Camideki müezzin mahfeli üzerindeki ahşap işçiliği oldukça etkileyicidir. Detaylı ve ince işçilikle yapılan bu ahşap süslemeler, caminin iç mekanını daha da güzelleştirir ve ziyaretçilerini büyüler.
13. Yağ Camii
Yağ Camii, Adana’nın önemli tarihi yapılarından biridir ve başlangıçta “Eski Cami” olarak biliniyordu. Ancak, yanındaki yağ çarşısı nedeniyle zamanla “Yağ Camii” adını almıştır. 1501 yılında, Ramazanoğlu Halil Bey’in emriyle bir kiliseden camiye dönüştürülmüştür, bu da caminin tarihi açısından önemli bir dönüm noktasıdır.
Günümüzdeki mimari yapısına ise Piri Paşa’nın yaptığı eklemelerle kavuşmuştur. Bu eklemeler, caminin mevcut mimarisine zenginlik katmış ve yapıyı daha etkileyici hale getirmiştir.
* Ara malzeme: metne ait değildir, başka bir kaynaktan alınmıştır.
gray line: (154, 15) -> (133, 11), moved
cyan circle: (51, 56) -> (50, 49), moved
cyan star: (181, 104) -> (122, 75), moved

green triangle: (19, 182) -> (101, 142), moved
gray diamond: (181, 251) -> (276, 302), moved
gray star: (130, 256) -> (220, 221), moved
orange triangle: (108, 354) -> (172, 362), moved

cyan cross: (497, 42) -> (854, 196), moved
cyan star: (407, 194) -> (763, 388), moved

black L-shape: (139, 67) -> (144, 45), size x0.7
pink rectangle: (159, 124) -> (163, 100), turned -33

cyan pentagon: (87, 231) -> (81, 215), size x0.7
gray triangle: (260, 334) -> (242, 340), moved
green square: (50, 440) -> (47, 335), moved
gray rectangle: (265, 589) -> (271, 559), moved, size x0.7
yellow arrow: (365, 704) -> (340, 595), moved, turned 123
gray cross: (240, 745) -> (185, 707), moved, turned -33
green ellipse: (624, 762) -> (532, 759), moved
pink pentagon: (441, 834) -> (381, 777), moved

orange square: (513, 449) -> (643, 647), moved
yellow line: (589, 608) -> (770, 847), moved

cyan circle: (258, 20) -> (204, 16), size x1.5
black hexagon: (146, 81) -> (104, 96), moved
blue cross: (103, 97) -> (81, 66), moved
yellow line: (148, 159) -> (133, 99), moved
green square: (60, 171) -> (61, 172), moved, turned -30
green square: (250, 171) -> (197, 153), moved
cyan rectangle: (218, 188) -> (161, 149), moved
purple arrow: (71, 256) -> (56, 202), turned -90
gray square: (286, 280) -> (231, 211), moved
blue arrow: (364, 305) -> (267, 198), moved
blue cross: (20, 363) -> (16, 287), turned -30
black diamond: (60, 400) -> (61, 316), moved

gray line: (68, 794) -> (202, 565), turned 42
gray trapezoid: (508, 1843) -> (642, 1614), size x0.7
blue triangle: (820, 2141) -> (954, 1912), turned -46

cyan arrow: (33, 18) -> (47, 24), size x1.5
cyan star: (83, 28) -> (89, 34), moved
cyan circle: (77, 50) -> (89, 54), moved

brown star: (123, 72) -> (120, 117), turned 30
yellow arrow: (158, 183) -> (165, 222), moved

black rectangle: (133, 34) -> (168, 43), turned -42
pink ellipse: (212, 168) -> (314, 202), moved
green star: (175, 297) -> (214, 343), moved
Yağ Camii, hem tarihi hem de kültürel açıdan büyük bir öneme sahiptir.
14. Bahri Paşa Çeşmesi

Bahri Paşa Çeşmesi, 1890 yılında Adana’nın Kuruköprü semtinde dönemin valisi Bahri Paşa tarafından inşa edilmiştir. Bu çeşme, şehrin tarihi yapıları arasında önemli bir yer tutmaktadır. Ancak, 1952 yılında yapılan imar çalışmaları nedeniyle orijinal çeşme kaldırılmıştır.
1993 yılında, Vali Recep Birsin Özen tarafından orijinal ölçüleriyle aynı olan bir kopyası yaptırılmış ve Atatürk Parkı’nın güney tarafına yerleştirilmiştir. Bu yeniden yapım, şehrin geçmişini yaşatmaya devam etmek amacıyla gerçekleştirilmiş ve bölgeye tarihi bir değer katmıştır.
15. Adana Yeni Camii
Adana Yeni Camii, Seyhan ilçesinde yer alan tarihi bir camidir ve Memlûk mimarisinin izlerini taşır. 1724 yılında, Antakyalı zengin Abdürrezzak Antaki tarafından yaptırılmıştır. Yapının mimarisi, dönemin estetik anlayışını ve Memlûk kültürünü yansıtan zarif detaylar içerir.
Yeni Camii, şehre ait önemli dini yapılar arasında yer alır ve hem iç mekanındaki süslemeleri hem de dış yapısıyla dikkat çeker. Bu cami, Adana’nın tarihi mirasını yaşatan ve ziyaretçilere görsel bir şölen sunan önemli bir yapıdır.
16. Akça Mescit
Akça Mescit, Adana’nın en eski Türk yapısı olarak bilinir ve Ulucami Mahallesi’nde, Ulucami’ye 60 metre mesafede yer almaktadır. Türkmen ağası Ağca Bey tarafından yaptırıldığı için bu ismi almıştır. Mescitte, tarihî ebcet denilen bir sistemle yapılan bir tarihlendirme bulunmaktadır.
Giriş kapısının üzerinde yer alan kitabe, kabartma olarak işlenmiş iki kuş figürü ile süslenmiştir. Bu kuş figürleri, ebcet hesabı ile bir tarih oluşturarak, yapının 812 Hicri (1489) yılında inşa edildiğini göstermektedir.
17. Küçük Dikili Köyü Şehitliği
Küçük Dikili Köyü Şehitliği, 1920 yılı Haziran ayında, Karahan’daki milli kuvvetlere ulaşmak amacıyla yola çıkan yaklaşık 100 Türk’ün, Yeşiloba yakınlarındaki bir Ermeni çiftliğinde acımasızca şehit edildiği bir yerdir. Bu olay, Türk milletinin bağımsızlık mücadelesinin acı bir parçasıdır ve şehitlerin anısını yaşatmak için bu şehitlik yapılmıştır.
Şehitlik, sadece bölgenin tarihsel önemini değil, aynı zamanda Türk milletinin zorluklar ve kahramanlıkla dolu geçmişini de simgeler. Bugün, bu alan, şehitlerin anısını yaşatmak ve ziyaretçilere tarihin izlerini aktarmak için önemli bir hatıra yeri olarak korunmaktadır.